Schließe die Augen und spüre die Heilsteine auf deinem Körper. Verbinde dich mit ihrer Kraft, indem du dein Bewusstsein auf sie lenkst. 

  1. Die Steinkreis-Meditation 

Bei der Steinkreis-Meditation legst du einen Kreis aus Heilsteinen auf den Boden und setzt dich in die Mitte. Wenn du einen Steinkreis legst, achte darauf, dass er weder zu groß noch zu klein ist. 

Wähle vier Steine aus, die den vier Himmelsrichtungen entsprechen. 

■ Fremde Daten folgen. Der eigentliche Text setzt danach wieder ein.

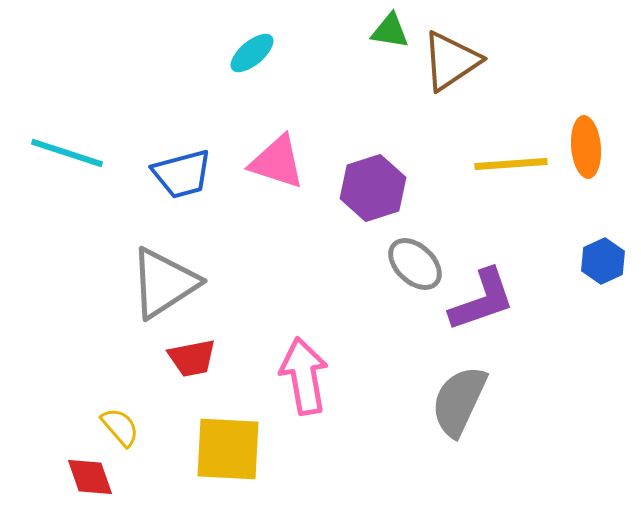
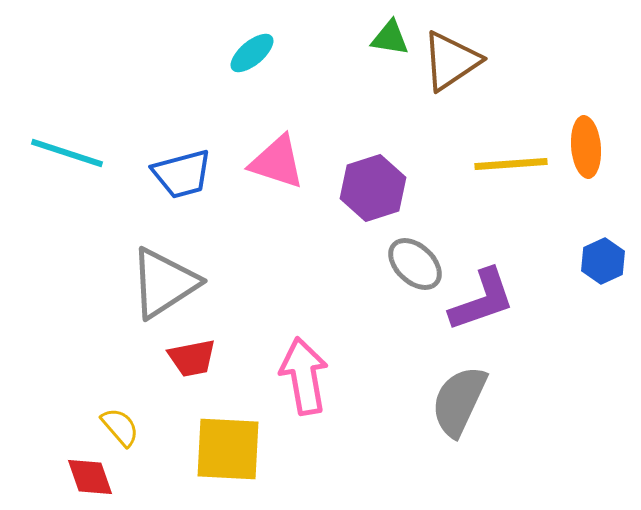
green triangle: moved 7 px down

  1. Der Stein des Nordens ist der Stein des Verstands. Wähle einen Stein entsprechend eines Themas oder einer bestimmten Absicht aus.
  2. Der Stein des Ostens ist der Stein des geistigen Wesens. Suche ihn rein zufällig aus oder erlaube ihm, dich auszuwählen.
  3. Der Stein des Südens wird mit dem Auge ausgewählt. Er entspricht deiner Seele.
  4. Der Stein des Westens wird mit der Hand ausgesucht, ohne hinzuschauen. Dies ist der Stein, der deinen Körper repräsentiert. 

Setze dich in den Steinkreis und richte deinen Blick gen Norden. Erlaube den Steinen, einen energetischen Raum für dich zu bilden, indem du geschützt und geerdet meditieren kannst. Spüre wie ihre Energie dich umgibt, dir Halt und Orientierung gibt und beobachte, was in dir vorgeht. 

Wie du siehst, sind Heilsteine kraftvolle Hilfsmittel und können auf vielfältige Weise in der Meditation eingesetzt werden. Wir hoffen, du hast in diesem Artikel viel Wissenswertes erfahren und dich für deine ganz persönliche spirituelle Praxis inspirieren lassen. Namaste!